Don’t be surprised if you start becoming more honest with yourself when you take time to reflect on Scripture. That’s what it’s supposed to do.  

4.  To meditate on the Scriptures is to invite God’s blessing into your life. 

Keep this Book of the Law always on your lips; meditate on it day and night, so that you may be careful to do everything written in it. Then you will be prosperous and successful. (Josh. 1:8)

For a Christ follower, the obedient life and the successful life our bound together. Meditating on the Scriptures in order to obey what it says is a formula for true success.  

5.  To meditate on the Scriptures is to equip yourself to resist sin.

How can a young person stay on the path of purity? By living according to your word. (Ps. 119:9)
I have hidden your word in my heart that I might not sin against you. (Ps. 119:11)

How will you keep your heart from being stained by the evil of this world and by your own sinful desires? Scripture keeps us on the right path.

6.  To meditate on the Scriptures is to build your life on bedrock.

Everyone who hears these words of mine and puts them into practice is like a wise man who built his house on the rock. The rain came down, the streams rose, and the winds blew and beat against that house; yet it did not fall, because it had its foundation on the rock. (Matt. 7:24-25)

How will you prepare for the storms of life? Meditate on the Scriptures and you’ll be shoring up your foundation to withstand whatever comes your way.

7.  To meditate on the Scriptures is to anchor your life in what’s reliable and enduring.

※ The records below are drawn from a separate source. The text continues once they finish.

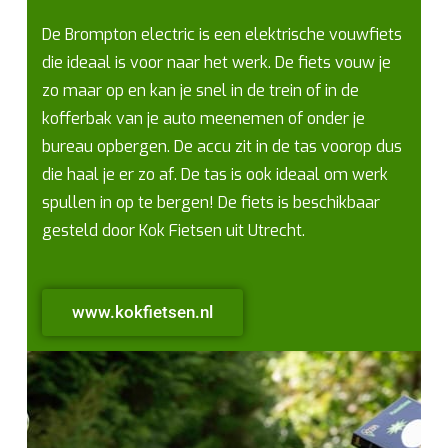
De Brompton electric is een elektrische vouwfiets
die ideaal is voor naar het werk. De fiets vouw je
zo maar op en kan je snel in de trein of in de
kofferbak van je auto meenemen of onder je
bureau opbergen. De accu zit in de tas voorop dus
die haal je er zo af. De tas is ook ideaal om werk
spullen in op te bergen! De fiets is beschikbaar
gesteld door Kok Fietsen uit Utrecht.
www.kokfietsen.nl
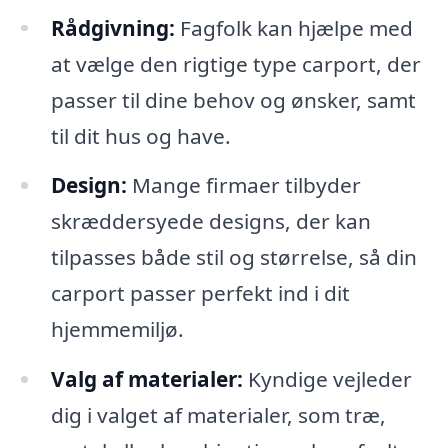
Rådgivning:
Fagfolk kan hjælpe med
at vælge den rigtige type carport, der
passer til dine behov og ønsker, samt
til dit hus og have.
Design:
Mange firmaer tilbyder
skræddersyede designs, der kan
tilpasses både stil og størrelse, så din
carport passer perfekt ind i dit
hjemmemiljø.
Valg af materialer:
Kyndige vejleder
dig i valget af materialer, som træ,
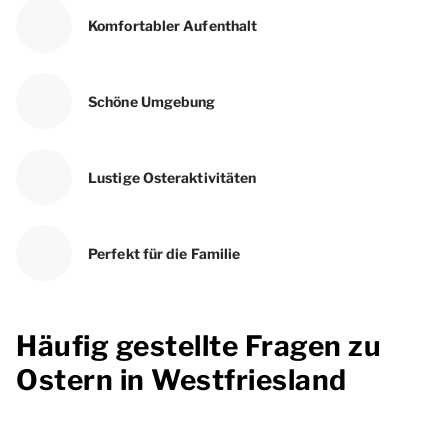
Komfortabler Aufenthalt
Schöne Umgebung
Lustige Osteraktivitäten
Perfekt für die Familie
Häufig gestellte Fragen zu
Ostern in Westfriesland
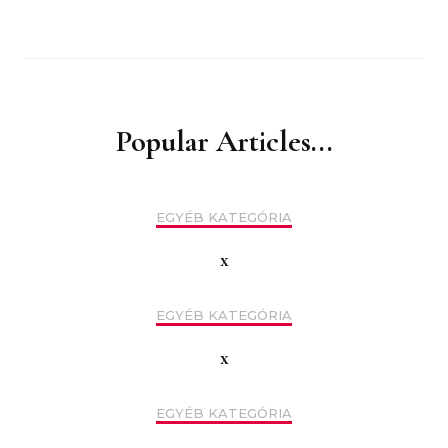
Popular Articles...
EGYÉB KATEGÓRIA
x
EGYÉB KATEGÓRIA
x
EGYÉB KATEGÓRIA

Your word, Lord, is eternal; it stands firm in the heavens. (Ps. 119:89)
Heaven and earth will pass away, but my words will never pass away. (Matt. 24:35)

Want to leave an enduring legacy? Scripture will teach you how to live for what lasts.

8.  To meditate on the Scriptures is to feed your spiritual growth.

Like newborn babies, crave pure spiritual milk, so that by it you may grow up in your salvation (1 Pet. 2:2)

When an infant’s growth is stunted due to lack of nutrition, doctors call it “failure to thrive.” Tragically, this also happens in the spiritual realm when we neglect God’s Word.

9.  To meditate on the Scriptures is to shine a light on where you’re going.

Your word is a lamp for my feet, a light on my path. (Ps. 119:105)

Have you ever felt like you were in a dark cave, confused and unable to see the way forward? That’s when the Bible becomes a headlamp.

10.  To meditate on the Scriptures is to be trained to serve God well.

All Scripture is God-breathed and is useful for teaching, rebuking, correcting and training in righteousness, so that the servant of God may be thoroughly equipped for every good work. (2 Tim. 3:16-17)

Meditating on Scripture forges our character and trains us in the ways of God.

11.  To meditate on the Scriptures is to fight the good fight.

Take the helmet of salvation and the sword of the Spirit, which is the word of God. (Eph. 6:17)

The Bible is the one offensive weapon God gave us to fight off those unseen forces that would discourage and destroy us. We must learn to wield it skillfully.  

12.  To meditate on the Scriptures is to be a faithful conduit of God’s truth.

Do your best to present yourself to God as one approved, a worker who does not need to be ashamed and who correctly handles the word of truth. (2 Tim. 2:15)

Being a faithful disciple of Jesus includes sharing with others what he’s teaching us. This requires careful listening and learning on our part, which is another reason we meditate on God’s Word.

There are a dozen reasons to meditate on the Scriptures often. Can you think of some others?